Brief → Among the entries that follow, locate the line with "charakteristiką, todėl inžinieriai" and the line with "kann man trainieren. Die". Output those lines and all lines in between, exactly, minus the pictures.

[Stored items from a collection]
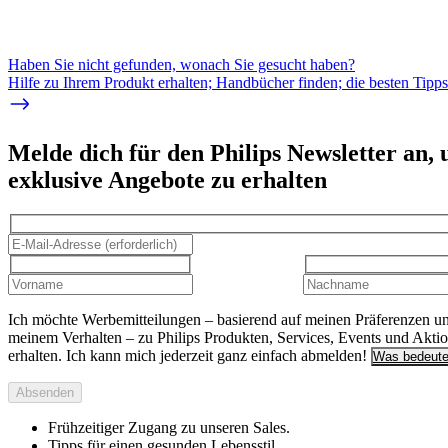
Haben Sie nicht gefunden, wonach Sie gesucht haben?
Hilfe zu Ihrem Produkt erhalten; Handbücher finden; die besten Tipp
Melde dich für den Philips Newsletter an,
exklusive Angebote zu erhalten
Ich möchte Werbemitteilungen – basierend auf meinen Präferenzen u
meinem Verhalten – zu Philips Produkten, Services, Events und Akti
erhalten. Ich kann mich jederzeit ganz einfach abmelden!
Was bedeute
Absenden
Frühzeitiger Zugang zu unseren Sales.
Tipps für einen gesunden Lebensstil.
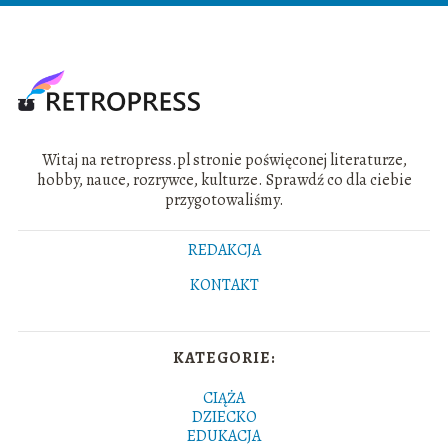
Witaj na retropress.pl stronie poświęconej literaturze,
hobby, nauce, rozrywce, kulturze. Sprawdź co dla ciebie
przygotowaliśmy.
REDAKCJA
KONTAKT
KATEGORIE:
CIĄŻA
DZIECKO
EDUKACJA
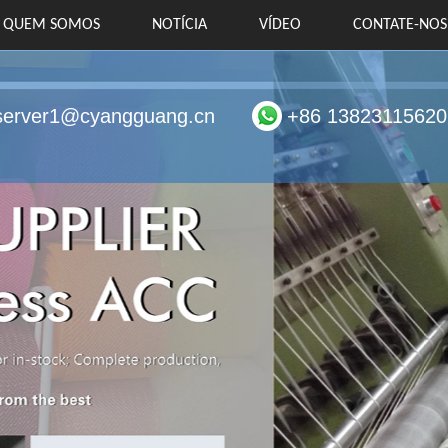
QUEM SOMOS
NOTÍCIA
VÍDEO
CONTATE-NOS
server1@cyangguang.cn
+86 13823115620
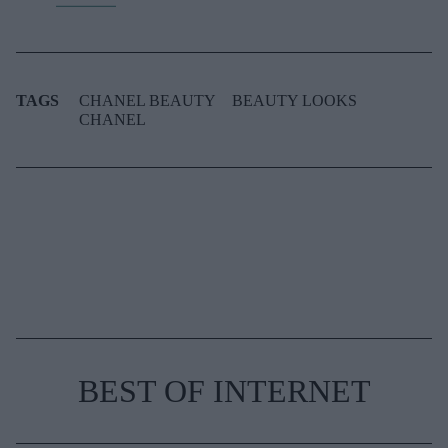
TAGS
CHANEL BEAUTY
BEAUTY LOOKS
CHANEL
BEST OF INTERNET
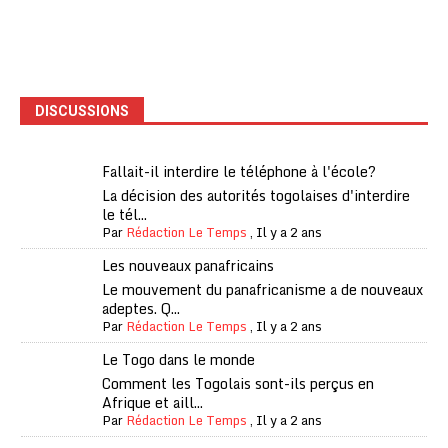
DISCUSSIONS
Fallait-il interdire le téléphone à l'école?
La décision des autorités togolaises d'interdire
le tél...
Par
Rédaction Le Temps
,
Il y a 2 ans
Les nouveaux panafricains
Le mouvement du panafricanisme a de nouveaux
adeptes. Q...
Par
Rédaction Le Temps
,
Il y a 2 ans
Le Togo dans le monde
Comment les Togolais sont-ils perçus en
Afrique et aill...
Par
Rédaction Le Temps
,
Il y a 2 ans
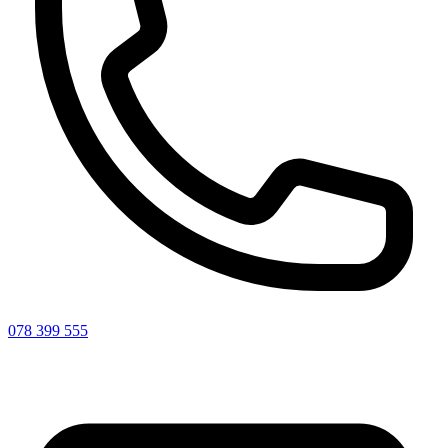
078 399 555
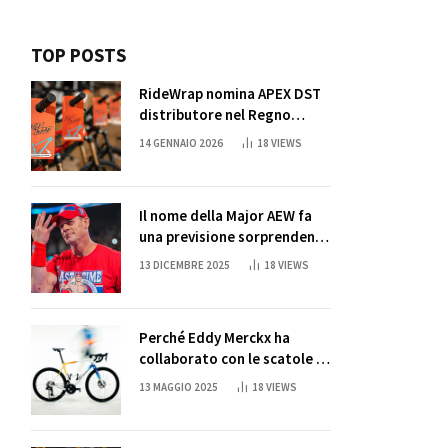
TOP POSTS
RideWrap nomina APEX DST
distributore nel Regno
Unito
14 GENNAIO 2026
18
VIEWS
Il nome della Major AEW fa
una previsione sorprendente
per la partita di ritiro di
13 DICEMBRE 2025
18
VIEWS
John Cena
Perché Eddy Merckx ha
collaborato con le scatole di
succo di Sun Capri
13 MAGGIO 2025
18
VIEWS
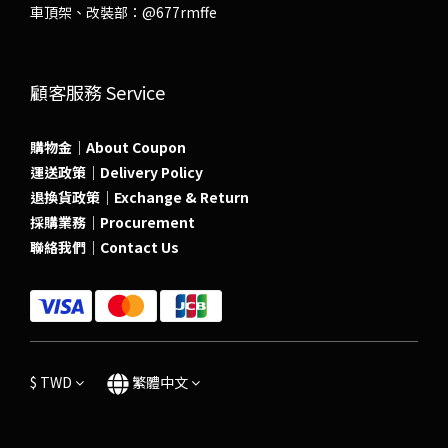
車頂架、改裝部：
@677rmffe
顧客服務 Service
購物金｜About Coupon
運送政策｜Delivery Policy
退換貨政策｜Exchange & Return
採購業務｜Procurement
聯絡我們｜Contact Us
$
TWD
繁體中文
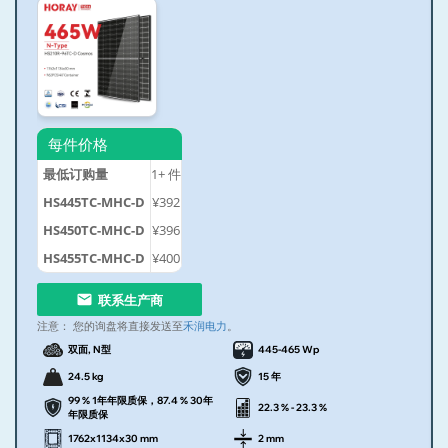
每件价格
最低订购量
1+
件
HS445TC-MHC-D
¥392
HS450TC-MHC-D
¥396
HS455TC-MHC-D
¥400
联系生产商
注意：
您的询盘将直接发送至
禾润电力
。
双面, N型
445-465 Wp
24.5 kg
15 年
99 % 1年年限质保，87.4 % 30年
22.3 % - 23.3 %
年限质保
1762x1134x30 mm
2 mm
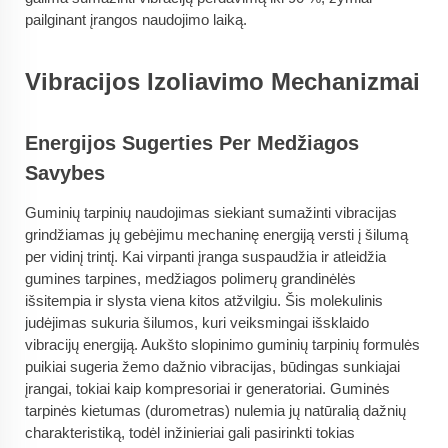
pailginant įrangos naudojimo laiką.
Vibracijos Izoliavimo Mechanizmai
Energijos Sugerties Per Medžiagos
Savybes
Guminių tarpinių naudojimas siekiant sumažinti vibracijas
grindžiamas jų gebėjimu mechaninę energiją versti į šilumą
per vidinį trintį. Kai virpanti įranga suspaudžia ir atleidžia
gumines tarpines, medžiagos polimerų grandinėlės
išsitempia ir slysta viena kitos atžvilgiu. Šis molekulinis
judėjimas sukuria šilumos, kuri veiksmingai išsklaido
vibracijų energiją. Aukšto slopinimo guminių tarpinių formulės
puikiai sugeria žemo dažnio vibracijas, būdingas sunkiajai
įrangai, tokiai kaip kompresoriai ir generatoriai. Guminės
tarpinės kietumas (durometras) nulemia jų natūralią dažnių
charakteristiką, todėl inžinieriai gali pasirinkti tokias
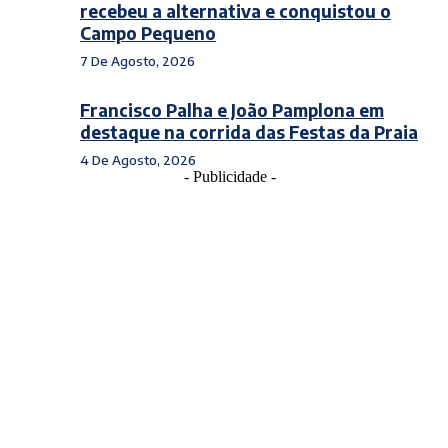
recebeu a alternativa e conquistou o
Campo Pequeno
7 De Agosto, 2026
Francisco Palha e João Pamplona em
destaque na corrida das Festas da Praia
4 De Agosto, 2026
- Publicidade -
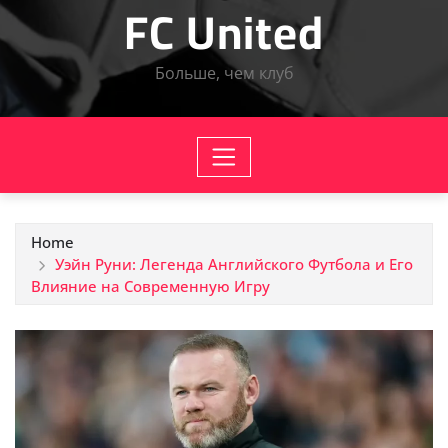
FC United
Больше, чем клуб
Home
Уэйн Руни: Легенда Английского Футбола и Его
Влияние на Современную Игру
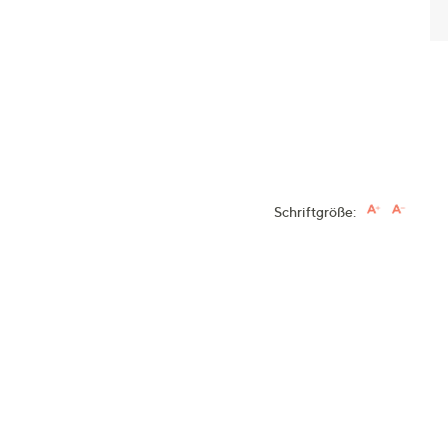
Schriftgröße:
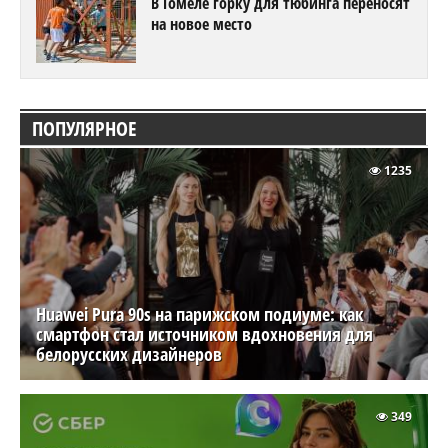
В Гомеле горку для тюбинга переносят
на новое место
ПОПУЛЯРНОЕ
1235
Huawei Pura 90s на парижском подиуме: как
смартфон стал источником вдохновения для
белорусских дизайнеров
349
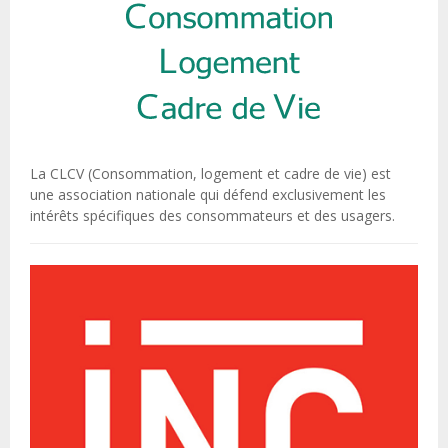
La CLCV (Consommation, logement et cadre de vie) est
une association nationale qui défend exclusivement les
intérêts spécifiques des consommateurs et des usagers.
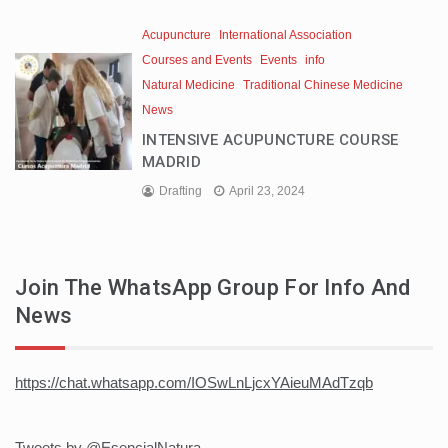
Acupuncture
International Association
Courses and Events
Events
info
Natural Medicine
Traditional Chinese Medicine
News
INTENSIVE ACUPUNCTURE COURSE
MADRID
Drafting
April 23, 2024
Join The WhatsApp Group For Info And
News
https://chat.whatsapp.com/IOSwLnLjcxYAieuMAdTzqb
Tweets by @EsencialNatura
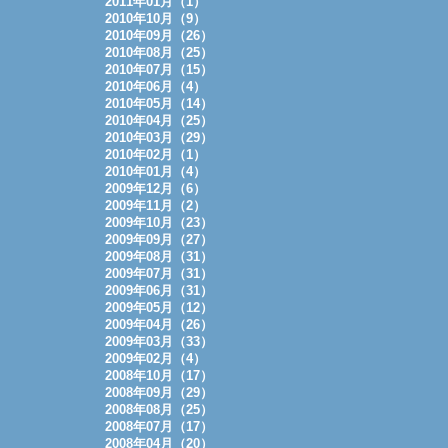
2011年01月（1）
2010年10月（9）
2010年09月（26）
2010年08月（25）
2010年07月（15）
2010年06月（4）
2010年05月（14）
2010年04月（25）
2010年03月（29）
2010年02月（1）
2010年01月（4）
2009年12月（6）
2009年11月（2）
2009年10月（23）
2009年09月（27）
2009年08月（31）
2009年07月（31）
2009年06月（31）
2009年05月（12）
2009年04月（26）
2009年03月（33）
2009年02月（4）
2008年10月（17）
2008年09月（29）
2008年08月（25）
2008年07月（17）
2008年04月（20）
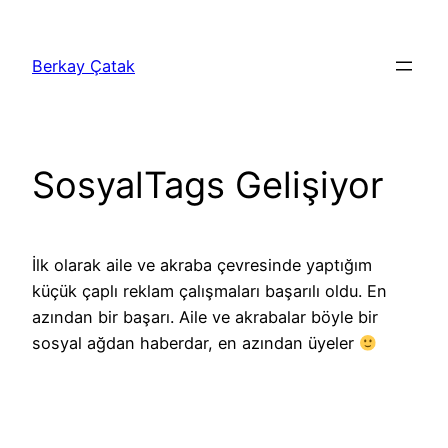
İçeriğe
geç
Berkay Çatak
SosyalTags Gelişiyor
İlk olarak aile ve akraba çevresinde yaptığım
küçük çaplı reklam çalışmaları başarılı oldu. En
azından bir başarı. Aile ve akrabalar böyle bir
sosyal ağdan haberdar, en azından üyeler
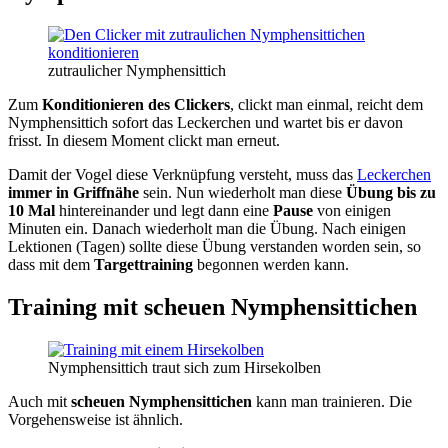
zutraulicher Nymphensittich
Zum
Konditionieren des Clickers
, clickt man einmal, reicht dem
Nymphensittich sofort das Leckerchen und wartet bis er davon
frisst. In diesem Moment clickt man erneut.
Damit der Vogel diese Verknüpfung versteht, muss das
Leckerchen
immer in Griffnähe
sein. Nun wiederholt man diese
Übung bis zu
10 Mal
hintereinander und legt dann eine
Pause
von einigen
Minuten ein. Danach wiederholt man die Übung. Nach einigen
Lektionen (Tagen) sollte diese Übung verstanden worden sein, so
dass mit dem
Targettraining
begonnen werden kann.
Training mit scheuen Nymphensittichen
Nymphensittich traut sich zum Hirsekolben
Auch mit
scheuen Nymphensittichen
kann man trainieren. Die
Vorgehensweise ist ähnlich.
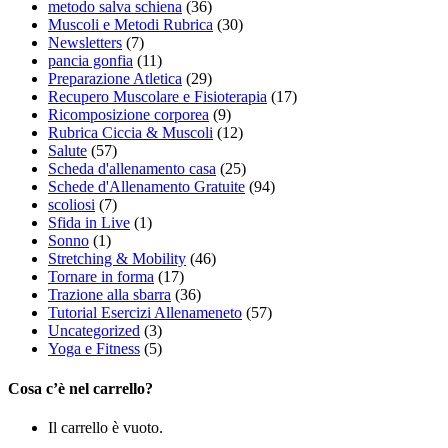
metodo salva schiena
(36)
Muscoli e Metodi Rubrica
(30)
Newsletters
(7)
pancia gonfia
(11)
Preparazione Atletica
(29)
Recupero Muscolare e Fisioterapia
(17)
Ricomposizione corporea
(9)
Rubrica Ciccia & Muscoli
(12)
Salute
(57)
Scheda d'allenamento casa
(25)
Schede d'Allenamento Gratuite
(94)
scoliosi
(7)
Sfida in Live
(1)
Sonno
(1)
Stretching & Mobility
(46)
Tornare in forma
(17)
Trazione alla sbarra
(36)
Tutorial Esercizi Allenameneto
(57)
Uncategorized
(3)
Yoga e Fitness
(5)
Cosa c’è nel carrello?
Il carrello è vuoto.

Response below →
charakteristiką, todėl inžinieriai gali pasirinkti tokias
recebeu a alternativa e conquistou o
Campo Pequeno
7 De Agosto, 2026
Francisco Palha e João Pamplona em
destaque na corrida das Festas da Praia
4 De Agosto, 2026
- Publicidade -
FC United
Больше, чем клуб
Home
Уэйн Руни: Легенда Английского Футбола и Его
Влияние на Современную Игру
Schriftgröße:
В Гомеле горку для тюбинга переносят
на новое место
ПОПУЛЯРНОЕ
1235
Huawei Pura 90s на парижском подиуме: как
смартфон стал источником вдохновения для
белорусских дизайнеров
349
La CLCV (Consommation, logement et cadre de vie) est
une association nationale qui défend exclusivement les
intérêts spécifiques des consommateurs et des usagers.
Acupuncture
International Association
Courses and Events
Events
info
Natural Medicine
Traditional Chinese Medicine
News
INTENSIVE ACUPUNCTURE COURSE
MADRID
Drafting
April 23, 2024
Join The WhatsApp Group For Info And
News
https://chat.whatsapp.com/IOSwLnLjcxYAieuMAdTzqb
Tweets by @EsencialNatura
2011年01月（1）
2010年10月（9）
2010年09月（26）
2010年08月（25）
2010年07月（15）
2010年06月（4）
2010年05月（14）
2010年04月（25）
2010年03月（29）
2010年02月（1）
2010年01月（4）
2009年12月（6）
2009年11月（2）
2009年10月（23）
2009年09月（27）
2009年08月（31）
2009年07月（31）
2009年06月（31）
2009年05月（12）
2009年04月（26）
2009年03月（33）
2009年02月（4）
2008年10月（17）
2008年09月（29）
2008年08月（25）
2008年07月（17）
2008年04月（20）
İçeriğe
geç
Berkay Çatak
SosyalTags Gelişiyor
İlk olarak aile ve akraba çevresinde yaptığım
küçük çaplı reklam çalışmaları başarılı oldu. En
azından bir başarı. Aile ve akrabalar böyle bir
sosyal ağdan haberdar, en azından üyeler
zutraulicher Nymphensittich
Zum
Konditionieren des Clickers
, clickt man einmal, reicht dem
Nymphensittich sofort das Leckerchen und wartet bis er davon
frisst. In diesem Moment clickt man erneut.
Damit der Vogel diese Verknüpfung versteht, muss das
Leckerchen
immer in Griffnähe
sein. Nun wiederholt man diese
Übung bis zu
10 Mal
hintereinander und legt dann eine
Pause
von einigen
Minuten ein. Danach wiederholt man die Übung. Nach einigen
Lektionen (Tagen) sollte diese Übung verstanden worden sein, so
dass mit dem
Targettraining
begonnen werden kann.
Training mit scheuen Nymphensittichen
Nymphensittich traut sich zum Hirsekolben
Auch mit
scheuen Nymphensittichen
kann man trainieren. Die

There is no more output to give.